In a 1929 self-portrait, for example, Cahun wears a blond wig and heavy make-up in an obviously elaborate charade of doll-like femininity. In a 1919 self-portrait, however, Cahun looks like a male as she sits in profile.

Cahun's photographs that present her as a mixture of male and female components are shocking, outlandish, and ingenious. In a dramatic self-portrait from 1928, Cahun is a sexy, glamorously made-up female with a scarf draped around her neck. With a twist that makes the viewer unfamiliar with Cahun's work wonder whether the sitter is male or female, the artist wears a shirt that looks like bare skin in the black and white photograph. Since the garment makes the artist's chest seem completely flat, the two nipples painted onto the fabric look male.

In another thought-provoking self-portrait from 1928, the artist, with characteristically cropped hair, presents herself as an androgynous being with her left cheek next to a mirror.

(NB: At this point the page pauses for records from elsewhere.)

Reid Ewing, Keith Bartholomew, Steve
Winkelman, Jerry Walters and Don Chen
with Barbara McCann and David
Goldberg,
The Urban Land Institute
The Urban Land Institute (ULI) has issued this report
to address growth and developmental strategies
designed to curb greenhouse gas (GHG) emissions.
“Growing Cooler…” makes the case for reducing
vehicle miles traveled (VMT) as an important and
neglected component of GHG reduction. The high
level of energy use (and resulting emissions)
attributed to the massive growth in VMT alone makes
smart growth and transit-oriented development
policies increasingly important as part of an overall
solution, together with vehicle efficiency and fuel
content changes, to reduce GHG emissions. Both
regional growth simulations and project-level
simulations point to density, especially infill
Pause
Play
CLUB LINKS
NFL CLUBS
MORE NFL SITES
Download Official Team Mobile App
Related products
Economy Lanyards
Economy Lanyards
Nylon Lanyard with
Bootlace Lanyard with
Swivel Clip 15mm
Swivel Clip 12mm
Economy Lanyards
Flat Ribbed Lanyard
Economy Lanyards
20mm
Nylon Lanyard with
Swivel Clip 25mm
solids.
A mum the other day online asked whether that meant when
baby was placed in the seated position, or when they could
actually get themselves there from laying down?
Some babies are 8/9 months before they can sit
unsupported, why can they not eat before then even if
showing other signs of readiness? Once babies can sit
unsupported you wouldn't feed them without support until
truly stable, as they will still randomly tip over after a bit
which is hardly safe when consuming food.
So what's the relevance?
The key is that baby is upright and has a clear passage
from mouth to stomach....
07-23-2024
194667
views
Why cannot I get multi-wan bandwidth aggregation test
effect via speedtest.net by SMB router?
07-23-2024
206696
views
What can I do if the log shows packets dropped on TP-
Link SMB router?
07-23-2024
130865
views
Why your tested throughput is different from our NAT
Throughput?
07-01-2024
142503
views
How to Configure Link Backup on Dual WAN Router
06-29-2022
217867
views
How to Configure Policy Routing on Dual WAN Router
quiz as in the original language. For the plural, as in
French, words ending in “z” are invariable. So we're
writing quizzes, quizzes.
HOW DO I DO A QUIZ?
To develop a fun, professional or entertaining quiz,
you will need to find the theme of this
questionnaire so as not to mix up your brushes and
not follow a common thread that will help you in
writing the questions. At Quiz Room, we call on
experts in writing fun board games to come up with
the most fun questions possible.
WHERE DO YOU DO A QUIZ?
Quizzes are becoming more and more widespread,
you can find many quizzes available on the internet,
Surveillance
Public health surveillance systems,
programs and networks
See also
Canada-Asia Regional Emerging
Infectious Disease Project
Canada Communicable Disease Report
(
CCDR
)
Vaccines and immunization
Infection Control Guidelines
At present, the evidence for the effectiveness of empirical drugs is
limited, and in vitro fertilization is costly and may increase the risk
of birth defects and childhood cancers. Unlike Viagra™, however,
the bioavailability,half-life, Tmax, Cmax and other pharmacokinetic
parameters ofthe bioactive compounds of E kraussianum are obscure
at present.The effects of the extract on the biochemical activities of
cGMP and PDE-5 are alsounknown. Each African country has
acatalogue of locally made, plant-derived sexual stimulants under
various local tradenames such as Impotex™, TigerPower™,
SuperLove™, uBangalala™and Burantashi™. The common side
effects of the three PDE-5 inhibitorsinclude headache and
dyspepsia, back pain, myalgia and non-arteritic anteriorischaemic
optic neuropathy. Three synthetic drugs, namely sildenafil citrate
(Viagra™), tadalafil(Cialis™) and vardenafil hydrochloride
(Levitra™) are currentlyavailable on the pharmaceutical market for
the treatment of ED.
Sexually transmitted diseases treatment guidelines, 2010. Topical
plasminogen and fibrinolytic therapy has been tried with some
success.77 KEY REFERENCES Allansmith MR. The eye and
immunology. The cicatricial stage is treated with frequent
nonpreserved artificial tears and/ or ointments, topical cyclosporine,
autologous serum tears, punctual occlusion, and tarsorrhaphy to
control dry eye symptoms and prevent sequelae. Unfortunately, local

Most intriguing is the fact that the unaltered mirror reflection of the artist, presented within the same image, highlights the fact that the human face is not bilaterally symmetrical.

With this photograph, Cahun suggests that the existence of "two faces" within a single individual has gender implications. She holds the jacket she is wearing to her neck with her right hand, concealing her neck from the viewer. In the mirror reflection, she appears to hold the collar open with her left hand. Thus, Cahun is able to contrast her feminine neckline, or a more feminine version of herself, with a more masculine portrayal. Within a single image, then, the artist reveals that neither identity nor the perception of identity are fixed or stable.

Cahun's photographs challenge the notion of two distinct, polar opposite genders, and they do so in an unabashed manner. In almost every self-portrait, Cahun gazes directly, unapologetically at the viewer.

While Cahun was alive, her questioning of gender roles did not end with her art works. In everyday life, Cahun dressed alternately as a male or a female and sometimes as a combination of both. She was known to make grand entrances wearing the suit of a man, monocle over one eye, on the arm of her life-long companion Suzanne Malherbe.